3 dead after suspected blastomycosis outbreak in Constance Lake First Nation | CBC News

Three people have died following a suspected outbreak of blastomycosis, a fungal lung infection, in the Constance Lake First Nation, northwest of Timmins, Ont.

Luke Moore, 43, died on Nov. 19. His family said he was treated in the northeastern Ontario town of Hearst for pneumonia symptoms, before the community suspected blastomycosis.

His father, Arthur Moore, said his son is now in Toronto, where they are awaiting results on the cause of his death. While the family says that death and two others in the community have been linked to blastomycosis, the chief has said that hasn’t been confirmed.

Luke Moore’s mother, Elizabeth Moore, said her son was healthy and strong. She added he was well-liked in the community.

“And he has some beautiful grandchildren here in this home,” she said.” After asking about grandpa, we are telling them that grandpa’s in heaven.”

In a Facebook video published on Sunday, Chief Ramona Sutherland said 11 people had shown signs of infection at that time. She also confirmed a dog died, possibly from the infection.

In a followup video on Monday, Sutherland said four cases of the infection have been confirmed so far, through laboratory tests.

Sutherland said the band council planned to declare a state of emergency later in the day.

She added five community members have been transferred to hospitals in the region for treatment.

A fungal infection

Blastomycosis is an infection caused by a fungus called blastomyces. Symptoms include a fever, cough, night sweats, chest pain, fatigue and muscle aches.

Severe cases can spread from the lungs to other parts of the body, such as the skin, bones and joints, and the central nervous system.

The fungus is generally found in the soil in certain wooded areas in North America, said Dr. Anna Banerji, an infectious disease specialist with the University of Toronto’s Dalla Lana School of Public Health.

“What happens is that people, you know, maybe they’re walking through the woods or they’re moving piles of wood or decay or leaves and they inhale it,” Banerji said. “So it’s spread through inhalation.”

Not spread between people

She said the infection cannot be spread between people. It can be fatal if someone has a weakened immune system, but is also treatable with a common antifungal.
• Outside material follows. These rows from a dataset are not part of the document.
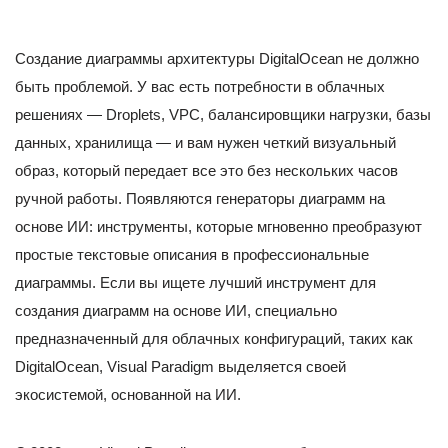
Создание диаграммы архитектуры DigitalOcean не должно
быть проблемой. У вас есть потребности в облачных
решениях — Droplets, VPC, балансировщики нагрузки, базы
данных, хранилища — и вам нужен четкий визуальный
образ, который передает все это без нескольких часов
ручной работы. Появляются генераторы диаграмм на
основе ИИ: инструменты, которые мгновенно преобразуют
простые текстовые описания в профессиональные
диаграммы. Если вы ищете лучший инструмент для
создания диаграмм на основе ИИ, специально
предназначенный для облачных конфигураций, таких как
DigitalOcean, Visual Paradigm выделяется своей
экосистемой, основанной на ИИ.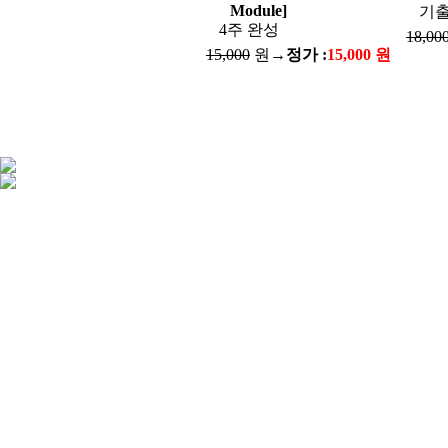
Module]
기출
4주 완성
18,00
15,000
원→
정가 :
15,000 원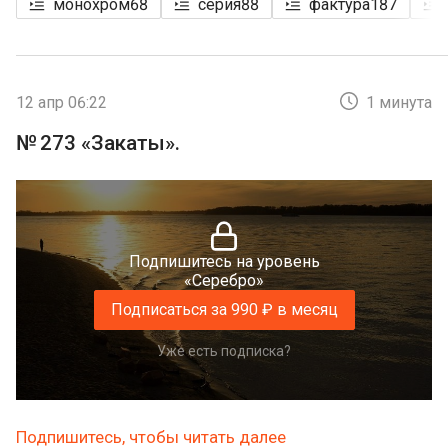
монохром
68
серия
88
фактура
187
12 апр 06:22
1 минута
№ 273 «Закаты».
Подпишитесь на уровень
«Серебро»
Подписаться за 990 ₽ в месяц
Уже есть подписка?
Подпишитесь, чтобы читать далее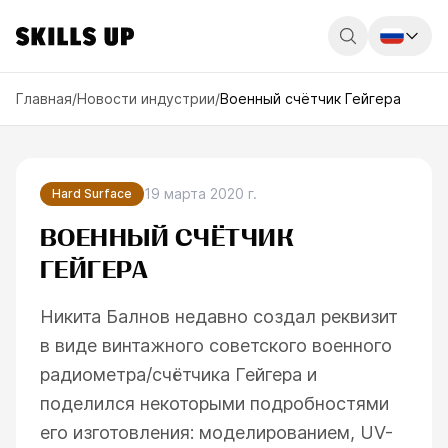
Россия
Главная
/
Новости индустрии
/
Военный счётчик Гейгера
Беларусь
Қазақстан
19 марта 2020 г.
Hard Surface
English
ВОЕННЫЙ СЧЁТЧИК
ГЕЙГЕРА
Никита Балнов недавно создал реквизит
в виде винтажного советского военного
радиометра/счётчика Гейгера и
поделился некоторыми подробностями
его изготовления: моделированием, UV-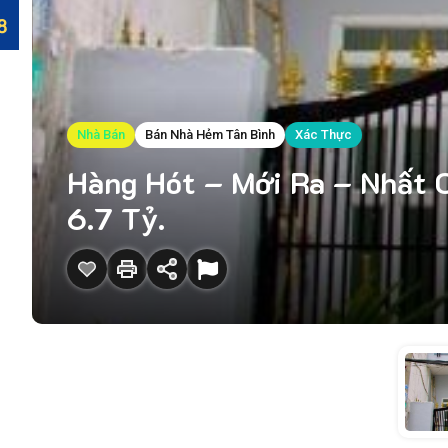
Nhà Bán
Bán Nhà Hẻm Tân Bình
Xác Thực
Hàng Hót – Mới Ra – Nhất C
6.7 Tỷ.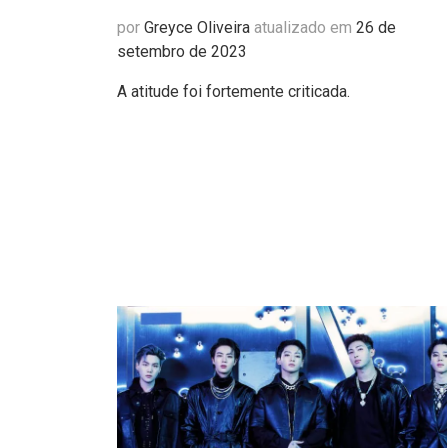
por
Greyce Oliveira
atualizado em
26 de
setembro de 2023
A atitude foi fortemente criticada.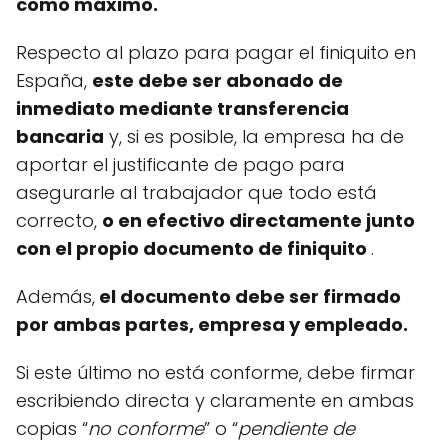
como máximo.
Respecto al plazo para pagar el finiquito en
España,
este debe ser abonado de
inmediato mediante transferencia
bancaria
y, si es posible, la empresa ha de
aportar el justificante de pago para
asegurarle al trabajador que todo está
correcto,
o en efectivo directamente junto
con el propio documento de finiquito
.
Además,
el documento debe ser firmado
por ambas partes, empresa y empleado.
Si este último no está conforme, debe firmar
escribiendo directa y claramente en ambas
copias “
no conforme
” o “
pendiente de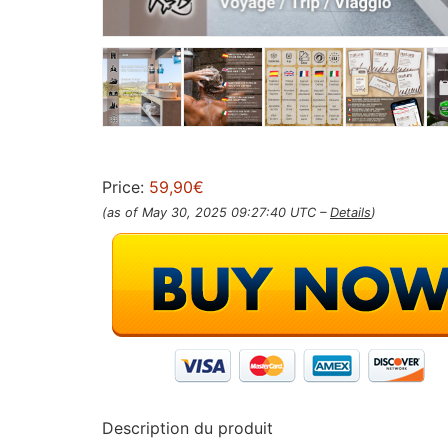
Price:
59,90€
(as of May 30, 2025 09:27:40 UTC –
Details
)
Description du produit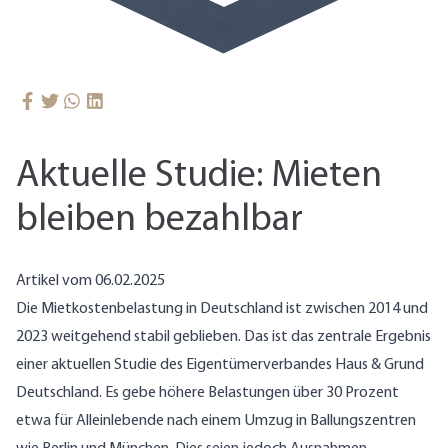
Aktuelle Studie: Mieten
bleiben bezahlbar
Artikel vom 06.02.2025
Die Mietkostenbelastung in Deutschland ist zwischen 2014 und
2023 weitgehend stabil geblieben. Das ist das zentrale Ergebnis
einer aktuellen Studie des Eigentümerverbandes Haus & Grund
Deutschland. Es gebe höhere Belastungen über 30 Prozent
etwa für Alleinlebende nach einem Umzug in Ballungszentren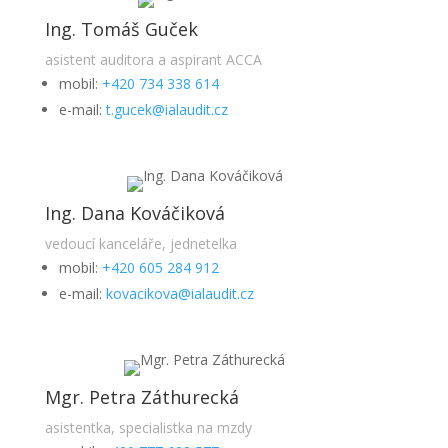
Ing. Tomáš Guček
asistent auditora a aspirant ACCA
mobil:
+420 734 338 614
e-mail:
t.gucek@ialaudit.cz
Ing. Dana Kováčiková
vedoucí kanceláře, jednetelka
mobil:
+420 605 284 912
e-mail:
kovacikova@ialaudit.cz
Mgr. Petra Záthurecká
asistentka, specialistka na mzdy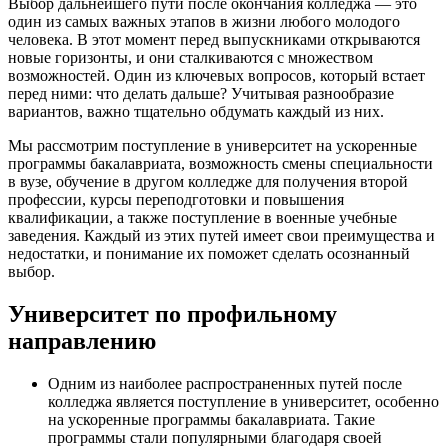
Выбор дальнейшего пути после окончания колледжа — это
один из самых важных этапов в жизни любого молодого
человека. В этот момент перед выпускниками открываются
новые горизонты, и они сталкиваются с множеством
возможностей. Один из ключевых вопросов, который встает
перед ними: что делать дальше? Учитывая разнообразие
вариантов, важно тщательно обдумать каждый из них.
Мы рассмотрим поступление в университет на ускоренные
программы бакалавриата, возможность смены специальности
в вузе, обучение в другом колледже для получения второй
профессии, курсы переподготовки и повышения
квалификации, а также поступление в военные учебные
заведения. Каждый из этих путей имеет свои преимущества и
недостатки, и понимание их поможет сделать осознанный
выбор.
Университет по профильному
направлению
Одним из наиболее распространенных путей после
колледжа является поступление в университет, особенно
на ускоренные программы бакалавриата. Такие
программы стали популярными благодаря своей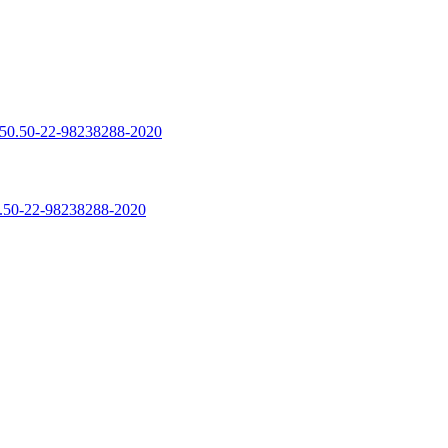
50-22-98238288-2020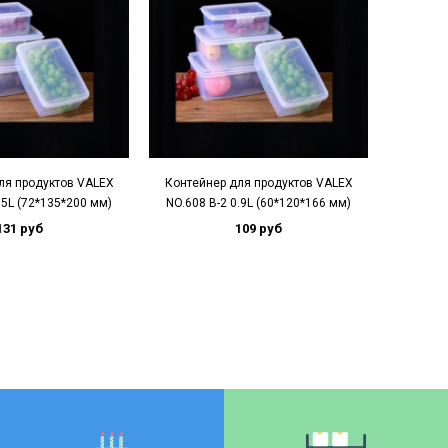
ля продуктов VALEX
Контейнер для продуктов VALEX
Контей
.5L (72*135*200 мм)
NO.608 B-2 0.9L (60*120*166 мм)
(
131 руб
109 руб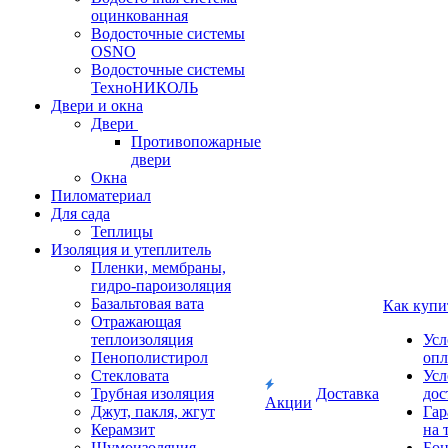
оцинкованная
Водосточные системы
OSNO
Водосточные системы
ТехноНИКОЛЬ
Двери и окна
Двери
Противопожарные
двери
Окна
Пиломатериал
Для сада
Теплицы
Изоляция и утеплитель
Пленки, мембраны,
гидро-пароизоляция
Базальтовая вата
Как купи
Отражающая
теплоизоляция
Усл
Пенополистирол
опл
Стекловата
Усл
Трубная изоляция
Доставка
дос
Акции
Джут, пакля, жгут
Гар
Керамзит
на 
Шумоизоляция
Бон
“It’s not something that’s widespread to all of Ontario,” Banerji said, about the fungus that causes the infection.

Chief Sutherland urged anyone in the community with symptoms to go to the hospital as soon as possible.

“Do not think you can tough this out, just go to a hospital,” she said.

She said the community was working closely with Health Canada, and in contact with hospitals in larger urban centres in northeastern Ontario, in case anyone needed to be airlifted for treatment.